Pembongkaran Rumah Dinas TNI di Lenteng Agung Bukan Sengketa Lahan
Warga RW 10, Lenteng Agung, Jakarta Selatan, menyaksikan proses pembongkaran sejumlah rumah yang dilakukan oleh personel TNI Angkatan Darat pada Senin (6/4/2026). Aksi penertiban ini kemudian menjadi perbincangan luas di berbagai platform media sosial.
Merespons hal tersebut, Kepala Dinas Penerangan Angkatan Darat (Kadispenad) Brigjen Donny Pramono memberikan penjelasan resmi. Donny menegaskan bahwa kegiatan pembongkaran tersebut sama sekali tidak berkaitan dengan sengketa kepemilikan lahan. Objek yang ditertibkan adalah 15 unit rumah dinas eks Zikon 15 yang berada di atas tanah dan bangunan milik TNI AD, pelaksanaannya dilakukan oleh Pusat Zeni Angkatan Darat (Pusziad).
Status Hukum Lahan yang Jelas
Brigjen Donny Pramono menjelaskan bahwa lahan tempat rumah-rumah tersebut berdiri merupakan bagian dari aset Satuan Denzijihandak/SDS Pusziad. Luas total aset tersebut mencapai 44.841 meter persegi dan telah memiliki sertifikat Hak Pakai bernomor 00184 yang diterbitkan pada tahun 2016.
“Area eks Zikon 15 yang ditertibkan pagi ini memiliki luas 15.250 meter persegi. Selama ini, lokasi tersebut secara resmi diperuntukkan sebagai rumah dinas bagi prajurit TNI AD yang masih aktif bertugas,” jelas Donny lebih lanjut pada Selasa (7/4).

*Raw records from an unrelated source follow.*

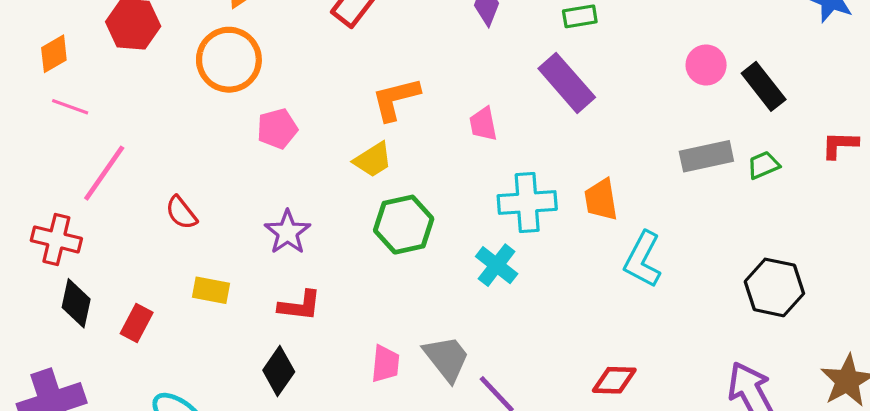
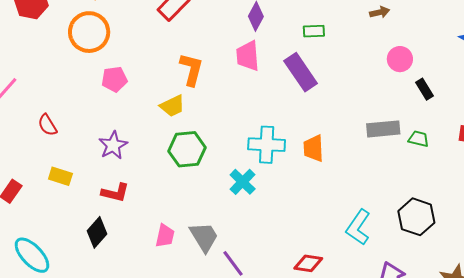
pink circle: (706, 65) -> (400, 59), moved
black rectangle: (764, 86) -> (425, 89), size x0.7
orange L-shape: (396, 99) -> (191, 69), turned 112
pink trapezoid: (483, 124) -> (248, 56), moved, size x1.4
green trapezoid: (763, 165) -> (419, 139), turned 30
cyan L-shape: (643, 259) -> (358, 227), moved

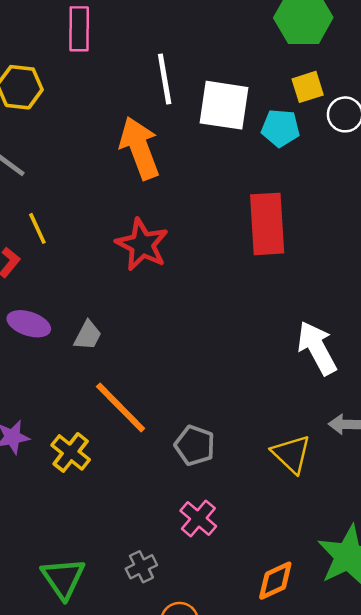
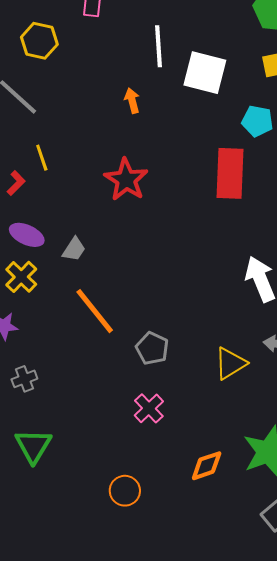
cyan pentagon: (281, 128) -> (257, 121), moved
orange arrow: (140, 148) -> (132, 101), size x0.5
yellow cross: (71, 452) -> (21, 277), moved
yellow triangle: (291, 454) -> (230, 363), turned 39
gray cross: (141, 567) -> (24, 379), moved

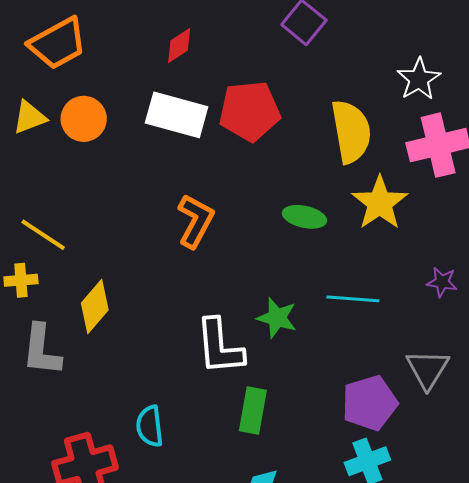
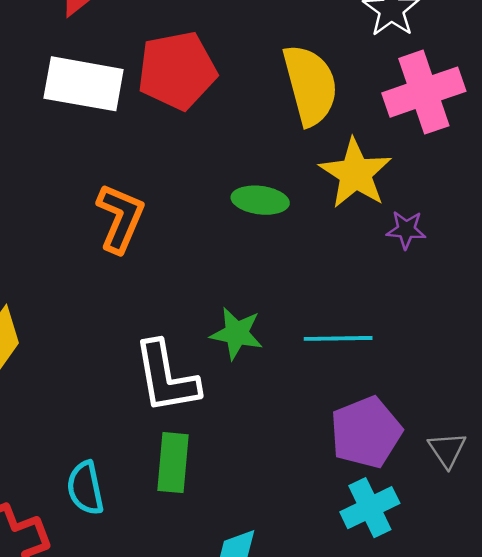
purple star: (442, 282) -> (406, 230), moved
cyan line: (353, 299) -> (338, 338), moved
gray triangle: (428, 369) -> (447, 450), moved, size x0.7
green rectangle: (253, 411) -> (173, 463), moved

Dasar Hukum dan Alasan Penertiban
Penertiban ini dilakukan seiring dengan proses pengembangan organisasi di lingkungan TNI AD, yaitu perubahan status dari Kizijihandak menjadi Denzijihandak. Pengembangan satuan ini berimplikasi pada bertambahnya jumlah personel aktif, yang secara otomatis meningkatkan kebutuhan akan rumah dinas serta sarana dan prasarana pendukung.
Donny menekankan bahwa rumah dinas di Lenteng Agung berstatus sebagai Rumah Negara Golongan II. Sesuai peraturan yang berlaku, rumah dinas ini hanya boleh dihuni oleh anggota TNI aktif dan wajib dikembalikan kepada satuan apabila penghuninya telah pensiun, mutasi tugas, atau tidak lagi memenuhi syarat untuk menempatinya.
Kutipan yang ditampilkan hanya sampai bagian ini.